While many towns outside the region were reluctant to allow access to public records on file, local town offices, police stations, schools here in the Lake Region were open and willing to comply with requests made this May by the Maine Freedom of Information Coalition.
On May 3, Coalition volunteers secretly tested three town offices, one police department and two school districts in the region, according to a report released this week by the advocacy group of concerned citizens and members of the press.
In this “Public Records Audit,” these volunteers entered town offices, police stations and school administration headquarters and simply requested a public record such as a town’s annual legal expenses.
The Maine Freedom of Access Law dictates that any person may request a public record from a town or state office and be provided that information without inquiry or a request for identification.
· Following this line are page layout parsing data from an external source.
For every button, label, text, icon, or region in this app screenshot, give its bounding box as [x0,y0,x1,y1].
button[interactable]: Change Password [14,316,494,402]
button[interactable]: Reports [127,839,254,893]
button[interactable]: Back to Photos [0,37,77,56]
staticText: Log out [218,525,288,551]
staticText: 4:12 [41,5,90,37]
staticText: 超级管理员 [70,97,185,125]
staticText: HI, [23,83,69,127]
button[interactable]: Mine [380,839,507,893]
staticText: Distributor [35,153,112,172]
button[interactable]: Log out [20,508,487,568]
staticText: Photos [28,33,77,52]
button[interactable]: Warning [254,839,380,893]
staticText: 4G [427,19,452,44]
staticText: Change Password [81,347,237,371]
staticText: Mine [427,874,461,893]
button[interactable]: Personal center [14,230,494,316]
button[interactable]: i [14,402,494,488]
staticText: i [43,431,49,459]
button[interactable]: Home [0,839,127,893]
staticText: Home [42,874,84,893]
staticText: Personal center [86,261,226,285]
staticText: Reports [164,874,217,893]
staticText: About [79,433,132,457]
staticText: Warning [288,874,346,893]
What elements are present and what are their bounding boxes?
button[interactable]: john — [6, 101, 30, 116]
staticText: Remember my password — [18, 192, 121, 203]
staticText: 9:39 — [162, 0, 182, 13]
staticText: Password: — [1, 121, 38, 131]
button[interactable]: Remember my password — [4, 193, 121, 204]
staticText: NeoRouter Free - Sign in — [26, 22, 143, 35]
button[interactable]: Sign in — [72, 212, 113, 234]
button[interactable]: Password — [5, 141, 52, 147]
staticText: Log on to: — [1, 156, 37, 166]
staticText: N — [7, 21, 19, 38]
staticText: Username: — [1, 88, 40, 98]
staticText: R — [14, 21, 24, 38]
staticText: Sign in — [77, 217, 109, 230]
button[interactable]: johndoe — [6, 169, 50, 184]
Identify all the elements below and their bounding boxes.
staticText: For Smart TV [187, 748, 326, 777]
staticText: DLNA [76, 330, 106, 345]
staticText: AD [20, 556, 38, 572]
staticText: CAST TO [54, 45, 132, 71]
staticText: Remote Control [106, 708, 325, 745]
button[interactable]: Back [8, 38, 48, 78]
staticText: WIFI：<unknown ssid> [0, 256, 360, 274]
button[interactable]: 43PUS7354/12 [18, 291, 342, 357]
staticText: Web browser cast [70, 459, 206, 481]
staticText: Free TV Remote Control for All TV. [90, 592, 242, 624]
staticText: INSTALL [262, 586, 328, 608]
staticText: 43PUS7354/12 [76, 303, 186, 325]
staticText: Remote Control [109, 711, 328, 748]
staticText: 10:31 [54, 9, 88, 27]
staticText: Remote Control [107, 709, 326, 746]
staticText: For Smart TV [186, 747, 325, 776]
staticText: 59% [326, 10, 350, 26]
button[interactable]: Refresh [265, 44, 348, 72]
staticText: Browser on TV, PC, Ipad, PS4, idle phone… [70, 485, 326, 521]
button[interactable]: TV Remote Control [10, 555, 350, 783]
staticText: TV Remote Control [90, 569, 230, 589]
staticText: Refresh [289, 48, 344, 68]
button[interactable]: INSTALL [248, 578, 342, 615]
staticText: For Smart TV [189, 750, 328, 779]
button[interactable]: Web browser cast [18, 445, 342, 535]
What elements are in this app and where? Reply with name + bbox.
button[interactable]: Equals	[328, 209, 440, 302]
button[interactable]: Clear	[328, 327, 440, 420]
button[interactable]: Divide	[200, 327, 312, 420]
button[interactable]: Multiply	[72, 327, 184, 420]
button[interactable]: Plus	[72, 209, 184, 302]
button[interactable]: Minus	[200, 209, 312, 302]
Citizens have the same rights as journalists in these requests and any refusal by a public office to provide the information can result in fines.
The Windham Police Department was the only police department tested in the Lakes Region. In the public access inquiry, a citizen auditor asked for the department’s “Police Pursuit Policy.” Though the police officer did ask for the citizen’s identification, he didn’t press the issue when the citizen refused and provided the document.
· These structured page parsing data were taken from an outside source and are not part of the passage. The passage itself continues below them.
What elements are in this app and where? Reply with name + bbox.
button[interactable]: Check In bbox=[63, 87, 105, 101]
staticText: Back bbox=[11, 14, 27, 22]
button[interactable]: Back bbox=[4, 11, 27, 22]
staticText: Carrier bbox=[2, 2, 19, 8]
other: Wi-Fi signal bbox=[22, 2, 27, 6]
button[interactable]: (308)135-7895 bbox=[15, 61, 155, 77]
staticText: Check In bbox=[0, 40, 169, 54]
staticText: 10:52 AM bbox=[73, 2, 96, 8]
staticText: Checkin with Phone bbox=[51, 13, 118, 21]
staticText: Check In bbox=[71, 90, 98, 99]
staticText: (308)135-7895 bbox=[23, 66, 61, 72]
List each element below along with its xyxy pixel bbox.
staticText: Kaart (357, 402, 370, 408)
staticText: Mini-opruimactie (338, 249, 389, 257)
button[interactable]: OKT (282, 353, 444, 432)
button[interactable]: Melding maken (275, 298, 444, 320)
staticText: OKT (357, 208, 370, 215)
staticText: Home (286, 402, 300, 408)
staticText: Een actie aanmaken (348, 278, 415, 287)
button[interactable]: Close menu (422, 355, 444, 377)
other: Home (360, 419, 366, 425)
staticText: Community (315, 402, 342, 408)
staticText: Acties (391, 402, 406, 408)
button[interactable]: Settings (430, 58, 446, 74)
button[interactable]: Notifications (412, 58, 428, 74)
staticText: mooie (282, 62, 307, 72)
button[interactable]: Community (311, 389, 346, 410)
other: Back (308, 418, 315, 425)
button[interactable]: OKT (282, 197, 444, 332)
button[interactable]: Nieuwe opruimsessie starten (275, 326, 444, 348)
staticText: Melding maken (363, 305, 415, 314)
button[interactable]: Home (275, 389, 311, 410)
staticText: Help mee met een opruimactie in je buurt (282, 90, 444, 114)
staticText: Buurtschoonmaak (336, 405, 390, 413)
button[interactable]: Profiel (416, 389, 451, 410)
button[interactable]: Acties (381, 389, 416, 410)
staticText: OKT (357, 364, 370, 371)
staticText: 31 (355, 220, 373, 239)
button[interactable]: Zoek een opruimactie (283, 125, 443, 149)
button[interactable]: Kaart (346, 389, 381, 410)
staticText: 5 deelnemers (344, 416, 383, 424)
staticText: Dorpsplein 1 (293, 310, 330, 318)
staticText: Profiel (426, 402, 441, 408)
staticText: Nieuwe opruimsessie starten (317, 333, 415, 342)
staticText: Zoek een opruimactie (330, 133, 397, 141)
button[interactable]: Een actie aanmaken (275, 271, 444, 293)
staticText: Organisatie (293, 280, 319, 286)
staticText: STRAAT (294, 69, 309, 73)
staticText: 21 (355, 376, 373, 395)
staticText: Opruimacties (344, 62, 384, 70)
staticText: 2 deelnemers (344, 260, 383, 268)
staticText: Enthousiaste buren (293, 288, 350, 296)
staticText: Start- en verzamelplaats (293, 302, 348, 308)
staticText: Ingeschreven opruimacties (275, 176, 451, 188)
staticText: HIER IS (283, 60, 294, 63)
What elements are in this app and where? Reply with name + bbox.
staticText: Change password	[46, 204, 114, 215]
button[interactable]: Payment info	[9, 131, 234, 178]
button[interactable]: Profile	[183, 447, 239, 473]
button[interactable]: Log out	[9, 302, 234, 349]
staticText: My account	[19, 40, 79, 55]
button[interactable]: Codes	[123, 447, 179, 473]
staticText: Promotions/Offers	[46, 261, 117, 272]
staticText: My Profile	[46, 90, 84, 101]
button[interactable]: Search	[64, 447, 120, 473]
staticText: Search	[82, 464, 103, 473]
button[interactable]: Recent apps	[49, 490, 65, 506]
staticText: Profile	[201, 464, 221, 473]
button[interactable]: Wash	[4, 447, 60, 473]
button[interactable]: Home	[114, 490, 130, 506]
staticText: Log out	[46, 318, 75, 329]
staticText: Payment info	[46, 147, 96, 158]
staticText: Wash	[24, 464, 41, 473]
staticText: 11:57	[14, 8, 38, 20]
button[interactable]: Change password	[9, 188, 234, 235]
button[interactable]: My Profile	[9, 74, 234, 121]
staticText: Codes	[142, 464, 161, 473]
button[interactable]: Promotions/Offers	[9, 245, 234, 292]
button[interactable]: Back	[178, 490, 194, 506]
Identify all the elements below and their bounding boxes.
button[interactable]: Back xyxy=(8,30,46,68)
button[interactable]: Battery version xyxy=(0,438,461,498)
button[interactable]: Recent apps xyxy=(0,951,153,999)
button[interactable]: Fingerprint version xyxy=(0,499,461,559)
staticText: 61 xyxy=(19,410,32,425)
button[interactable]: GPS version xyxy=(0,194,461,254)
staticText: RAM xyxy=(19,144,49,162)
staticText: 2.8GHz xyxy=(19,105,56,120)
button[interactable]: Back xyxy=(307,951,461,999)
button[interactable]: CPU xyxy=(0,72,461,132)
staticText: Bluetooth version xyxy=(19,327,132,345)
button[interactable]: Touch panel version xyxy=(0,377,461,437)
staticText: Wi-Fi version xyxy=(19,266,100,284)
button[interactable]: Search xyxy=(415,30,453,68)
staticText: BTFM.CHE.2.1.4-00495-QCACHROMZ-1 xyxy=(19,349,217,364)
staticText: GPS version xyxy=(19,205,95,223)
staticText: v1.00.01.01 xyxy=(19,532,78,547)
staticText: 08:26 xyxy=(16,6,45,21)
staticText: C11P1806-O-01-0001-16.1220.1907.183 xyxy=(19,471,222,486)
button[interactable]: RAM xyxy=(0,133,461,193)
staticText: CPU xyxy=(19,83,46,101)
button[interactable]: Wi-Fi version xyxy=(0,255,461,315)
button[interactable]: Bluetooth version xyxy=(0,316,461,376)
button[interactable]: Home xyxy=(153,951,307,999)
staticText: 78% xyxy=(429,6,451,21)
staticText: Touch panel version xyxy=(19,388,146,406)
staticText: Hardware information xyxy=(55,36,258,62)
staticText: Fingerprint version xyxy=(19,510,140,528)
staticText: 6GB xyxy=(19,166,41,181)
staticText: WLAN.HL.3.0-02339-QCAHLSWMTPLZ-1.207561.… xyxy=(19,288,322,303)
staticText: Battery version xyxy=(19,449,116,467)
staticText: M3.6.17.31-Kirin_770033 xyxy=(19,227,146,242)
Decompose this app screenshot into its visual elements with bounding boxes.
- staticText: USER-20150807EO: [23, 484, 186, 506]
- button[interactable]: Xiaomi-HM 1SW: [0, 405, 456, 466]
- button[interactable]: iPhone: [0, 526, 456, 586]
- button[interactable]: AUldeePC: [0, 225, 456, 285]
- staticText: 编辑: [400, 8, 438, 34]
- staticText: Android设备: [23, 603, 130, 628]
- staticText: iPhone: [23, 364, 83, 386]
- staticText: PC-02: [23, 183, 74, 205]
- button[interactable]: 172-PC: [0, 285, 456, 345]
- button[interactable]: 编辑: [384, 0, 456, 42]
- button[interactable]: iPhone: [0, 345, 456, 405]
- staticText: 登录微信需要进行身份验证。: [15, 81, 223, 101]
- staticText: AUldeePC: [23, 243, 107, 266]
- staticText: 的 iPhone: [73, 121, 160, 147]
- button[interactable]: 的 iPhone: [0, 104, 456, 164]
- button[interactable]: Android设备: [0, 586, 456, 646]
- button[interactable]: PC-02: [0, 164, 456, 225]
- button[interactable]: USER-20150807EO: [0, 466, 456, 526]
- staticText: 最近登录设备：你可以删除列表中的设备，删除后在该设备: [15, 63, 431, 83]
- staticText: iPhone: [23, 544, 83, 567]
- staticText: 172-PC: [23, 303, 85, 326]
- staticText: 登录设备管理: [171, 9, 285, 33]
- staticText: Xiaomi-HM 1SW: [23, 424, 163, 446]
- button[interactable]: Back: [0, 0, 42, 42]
From the school districts of Windham and SAD 61, auditors asked for both schools’ “Crisis Response Plans” and were allowed access to the document.
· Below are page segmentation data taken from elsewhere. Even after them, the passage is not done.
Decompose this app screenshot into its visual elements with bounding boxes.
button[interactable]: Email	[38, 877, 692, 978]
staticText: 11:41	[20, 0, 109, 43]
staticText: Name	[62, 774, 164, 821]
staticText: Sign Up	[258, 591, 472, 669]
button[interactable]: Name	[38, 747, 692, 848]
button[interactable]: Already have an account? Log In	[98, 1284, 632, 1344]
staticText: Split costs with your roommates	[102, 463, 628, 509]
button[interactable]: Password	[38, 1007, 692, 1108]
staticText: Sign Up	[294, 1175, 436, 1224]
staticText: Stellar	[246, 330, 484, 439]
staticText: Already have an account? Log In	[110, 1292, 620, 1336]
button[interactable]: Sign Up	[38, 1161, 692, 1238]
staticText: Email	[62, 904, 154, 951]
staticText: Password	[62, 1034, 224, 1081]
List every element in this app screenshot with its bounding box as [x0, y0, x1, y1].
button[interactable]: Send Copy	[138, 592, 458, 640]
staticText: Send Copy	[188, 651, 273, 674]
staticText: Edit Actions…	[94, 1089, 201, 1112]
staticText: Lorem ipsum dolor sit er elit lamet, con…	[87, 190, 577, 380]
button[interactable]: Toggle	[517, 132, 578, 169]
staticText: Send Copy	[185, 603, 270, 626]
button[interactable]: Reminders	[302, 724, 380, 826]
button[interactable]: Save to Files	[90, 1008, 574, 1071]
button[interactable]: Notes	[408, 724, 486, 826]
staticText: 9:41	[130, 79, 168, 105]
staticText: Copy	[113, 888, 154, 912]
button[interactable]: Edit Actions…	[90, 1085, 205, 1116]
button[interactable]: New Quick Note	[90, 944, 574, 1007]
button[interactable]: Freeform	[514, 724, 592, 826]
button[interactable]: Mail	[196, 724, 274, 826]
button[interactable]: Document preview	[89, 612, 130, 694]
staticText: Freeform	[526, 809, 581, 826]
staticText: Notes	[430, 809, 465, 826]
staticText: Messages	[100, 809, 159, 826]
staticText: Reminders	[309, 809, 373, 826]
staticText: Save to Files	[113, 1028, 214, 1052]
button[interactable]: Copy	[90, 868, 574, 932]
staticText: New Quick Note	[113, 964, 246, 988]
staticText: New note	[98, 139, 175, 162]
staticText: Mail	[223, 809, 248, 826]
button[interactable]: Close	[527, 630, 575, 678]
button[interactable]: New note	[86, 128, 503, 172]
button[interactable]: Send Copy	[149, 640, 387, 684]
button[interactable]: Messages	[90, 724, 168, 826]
Many school districts outside the region outrightly denied the information for confidentiality reasons, even though the document is a public record.
In investigating public access to town records, volunteers asked for the amount of attorney fees paid by the town annually and a list of “tax liens” properties – homes with long-outstanding taxes owed to the town.
In Windham, both requests were met with complete compliance by helpful staff who asked “no questions” of the public record inquiry, according to the audit report.
In Standish, town staff were also willing to provide the information requested. However, in both requests, the town employee asked for the reason the person wanted to see the document. As the audit reported, the inquiry “seemed more out of curiosity than necessity.”
In Raymond, town officials complied with the attorney fees request, but failed to give a list of tax liens properties because the tax collector said “there were none outstanding,” according to the audit report.
This is untrue, said Raymond Town Manager Don Willard, but it seems the failure to comply with the request was due to some confusion over the question.
Tax liens information is not hidden from the public, Willard said, and is made readily available in the annual town report – a book produced each year that summaries town business of the past year. However, the town only updates its list of tax liens properties once a year, and therefore the tax collector didn’t have the current list of tax liens properties available for the auditor.
While Willard understands the purpose of the “Public Records Audit,” he said the audit seems to just embarrass towns that get confused by the requests rather than further the cause of access to public information.
The purpose of the Public Records Audit is not to shame public officials or office, but rather to inform and make sure public records are accessible to all people, said Judy Meyer, audit committee chairwoman for the coalition.
With more citizen participation in this year’s audit, this was a better test of what information is open to the average citizen on any given day, she said.
“(Access to public records) is a citizen’s tool to make sure that government is being accountable to us,” Meyer said. “And it’s one of the only tools we have.”